Records from a collection:
__________

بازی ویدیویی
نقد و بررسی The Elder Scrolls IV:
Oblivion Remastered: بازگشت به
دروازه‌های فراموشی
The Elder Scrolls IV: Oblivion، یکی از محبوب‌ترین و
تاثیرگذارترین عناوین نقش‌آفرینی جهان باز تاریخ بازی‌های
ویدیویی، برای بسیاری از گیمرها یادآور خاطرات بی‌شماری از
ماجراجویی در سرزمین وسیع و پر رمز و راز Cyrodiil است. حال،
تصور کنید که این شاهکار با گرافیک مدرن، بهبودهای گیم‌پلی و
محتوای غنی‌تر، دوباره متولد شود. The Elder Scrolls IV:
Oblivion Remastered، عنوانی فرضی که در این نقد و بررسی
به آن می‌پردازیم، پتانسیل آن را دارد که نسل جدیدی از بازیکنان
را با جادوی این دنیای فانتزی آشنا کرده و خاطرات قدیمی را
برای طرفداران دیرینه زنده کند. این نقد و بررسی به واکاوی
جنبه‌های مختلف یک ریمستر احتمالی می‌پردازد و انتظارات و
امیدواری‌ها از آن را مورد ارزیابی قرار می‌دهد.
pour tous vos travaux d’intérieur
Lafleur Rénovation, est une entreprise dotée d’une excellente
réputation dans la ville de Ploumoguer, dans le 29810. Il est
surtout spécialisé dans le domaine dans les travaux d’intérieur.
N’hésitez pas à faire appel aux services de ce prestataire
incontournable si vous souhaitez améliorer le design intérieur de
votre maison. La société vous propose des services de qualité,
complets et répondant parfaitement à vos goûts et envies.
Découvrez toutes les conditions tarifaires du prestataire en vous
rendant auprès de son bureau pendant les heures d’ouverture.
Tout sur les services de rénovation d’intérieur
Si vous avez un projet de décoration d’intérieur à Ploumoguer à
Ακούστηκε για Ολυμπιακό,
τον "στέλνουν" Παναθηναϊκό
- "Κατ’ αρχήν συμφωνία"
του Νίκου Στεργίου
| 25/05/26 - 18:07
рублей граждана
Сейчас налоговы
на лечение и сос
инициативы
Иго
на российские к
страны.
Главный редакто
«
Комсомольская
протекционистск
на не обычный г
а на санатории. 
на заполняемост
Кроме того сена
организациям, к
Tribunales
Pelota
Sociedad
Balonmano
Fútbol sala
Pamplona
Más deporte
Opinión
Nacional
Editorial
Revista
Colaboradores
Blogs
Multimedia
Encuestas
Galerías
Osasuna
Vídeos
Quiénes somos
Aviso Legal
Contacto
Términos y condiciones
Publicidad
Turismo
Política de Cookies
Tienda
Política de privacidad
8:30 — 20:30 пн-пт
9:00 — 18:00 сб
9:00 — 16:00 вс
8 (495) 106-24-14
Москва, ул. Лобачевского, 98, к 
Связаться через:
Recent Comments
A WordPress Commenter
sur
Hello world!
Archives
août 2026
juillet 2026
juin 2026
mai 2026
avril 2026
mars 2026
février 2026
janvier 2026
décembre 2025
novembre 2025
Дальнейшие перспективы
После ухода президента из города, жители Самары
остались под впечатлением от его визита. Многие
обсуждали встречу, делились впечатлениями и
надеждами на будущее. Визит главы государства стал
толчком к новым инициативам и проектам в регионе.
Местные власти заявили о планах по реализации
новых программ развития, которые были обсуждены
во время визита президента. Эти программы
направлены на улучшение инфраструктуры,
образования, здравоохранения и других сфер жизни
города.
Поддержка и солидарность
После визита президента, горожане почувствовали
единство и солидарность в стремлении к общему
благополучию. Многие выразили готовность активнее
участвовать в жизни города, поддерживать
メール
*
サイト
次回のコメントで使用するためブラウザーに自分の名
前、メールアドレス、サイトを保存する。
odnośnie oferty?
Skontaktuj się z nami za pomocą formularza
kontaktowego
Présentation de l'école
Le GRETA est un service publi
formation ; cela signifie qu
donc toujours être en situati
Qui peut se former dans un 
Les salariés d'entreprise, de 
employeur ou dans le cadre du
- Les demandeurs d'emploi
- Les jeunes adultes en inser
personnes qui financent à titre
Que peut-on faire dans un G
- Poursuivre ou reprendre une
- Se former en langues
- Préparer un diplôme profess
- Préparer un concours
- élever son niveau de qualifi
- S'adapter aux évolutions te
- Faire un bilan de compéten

__________

* **PROMPT**: Go through the entries above and restate each one exactly.

* **YOUR SOLUTION**:
بازی ویدیویی
نقد و بررسی The Elder Scrolls IV:
Oblivion Remastered: بازگشت به
دروازه‌های فراموشی
The Elder Scrolls IV: Oblivion، یکی از محبوب‌ترین و
تاثیرگذارترین عناوین نقش‌آفرینی جهان باز تاریخ بازی‌های
ویدیویی، برای بسیاری از گیمرها یادآور خاطرات بی‌شماری از
ماجراجویی در سرزمین وسیع و پر رمز و راز Cyrodiil است. حال،
تصور کنید که این شاهکار با گرافیک مدرن، بهبودهای گیم‌پلی و
محتوای غنی‌تر، دوباره متولد شود. The Elder Scrolls IV:
Oblivion Remastered، عنوانی فرضی که در این نقد و بررسی
به آن می‌پردازیم، پتانسیل آن را دارد که نسل جدیدی از بازیکنان
را با جادوی این دنیای فانتزی آشنا کرده و خاطرات قدیمی را
برای طرفداران دیرینه زنده کند. این نقد و بررسی به واکاوی
جنبه‌های مختلف یک ریمستر احتمالی می‌پردازد و انتظارات و
امیدواری‌ها از آن را مورد ارزیابی قرار می‌دهد.
pour tous vos travaux d’intérieur
Lafleur Rénovation, est une entreprise dotée d’une excellente
réputation dans la ville de Ploumoguer, dans le 29810. Il est
surtout spécialisé dans le domaine dans les travaux d’intérieur.
N’hésitez pas à faire appel aux services de ce prestataire
incontournable si vous souhaitez améliorer le design intérieur de
votre maison. La société vous propose des services de qualité,
complets et répondant parfaitement à vos goûts et envies.
Découvrez toutes les conditions tarifaires du prestataire en vous
rendant auprès de son bureau pendant les heures d’ouverture.
Tout sur les services de rénovation d’intérieur
Si vous avez un projet de décoration d’intérieur à Ploumoguer à
Ακούστηκε για Ολυμπιακό,
τον "στέλνουν" Παναθηναϊκό
- "Κατ’ αρχήν συμφωνία"
του Νίκου Στεργίου
| 25/05/26 - 18:07
рублей граждана
Сейчас налоговы
на лечение и сос
инициативы
Иго
на российские к
страны.
Главный редакто
«
Комсомольская
протекционистск
на не обычный г
а на санатории. 
на заполняемост
Кроме того сена
организациям, к
Tribunales
Pelota
Sociedad
Balonmano
Fútbol sala
Pamplona
Más deporte
Opinión
Nacional
Editorial
Revista
Colaboradores
Blogs
Multimedia
Encuestas
Galerías
Osasuna
Vídeos
Quiénes somos
Aviso Legal
Contacto
Términos y condiciones
Publicidad
Turismo
Política de Cookies
Tienda
Política de privacidad
8:30 — 20:30 пн-пт
9:00 — 18:00 сб
9:00 — 16:00 вс
8 (495) 106-24-14
Москва, ул. Лобачевского, 98, к 
Связаться через:
Recent Comments
A WordPress Commenter
sur
Hello world!
Archives
août 2026
juillet 2026
juin 2026
mai 2026
avril 2026
mars 2026
février 2026
janvier 2026
décembre 2025
novembre 2025
Дальнейшие перспективы
После ухода президента из города, жители Самары
остались под впечатлением от его визита. Многие
обсуждали встречу, делились впечатлениями и
надеждами на будущее. Визит главы государства стал
толчком к новым инициативам и проектам в регионе.
Местные власти заявили о планах по реализации
новых программ развития, которые были обсуждены
во время визита президента. Эти программы
направлены на улучшение инфраструктуры,
образования, здравоохранения и других сфер жизни
города.
Поддержка и солидарность
После визита президента, горожане почувствовали
единство и солидарность в стремлении к общему
благополучию. Многие выразили готовность активнее
участвовать в жизни города, поддерживать
メール
*
サイト
次回のコメントで使用するためブラウザーに自分の名
前、メールアドレス、サイトを保存する。
odnośnie oferty?
Skontaktuj się z nami za pomocą formularza
kontaktowego
Présentation de l'école
Le GRETA est un service publi
formation ; cela signifie qu
donc toujours être en situati
Qui peut se former dans un 
Les salariés d'entreprise, de 
employeur ou dans le cadre du
- Les demandeurs d'emploi
- Les jeunes adultes en inser
personnes qui financent à titre
Que peut-on faire dans un G
- Poursuivre ou reprendre une
- Se former en langues
- Préparer un diplôme profess
- Préparer un concours
- élever son niveau de qualifi
- S'adapter aux évolutions te
- Faire un bilan de compéten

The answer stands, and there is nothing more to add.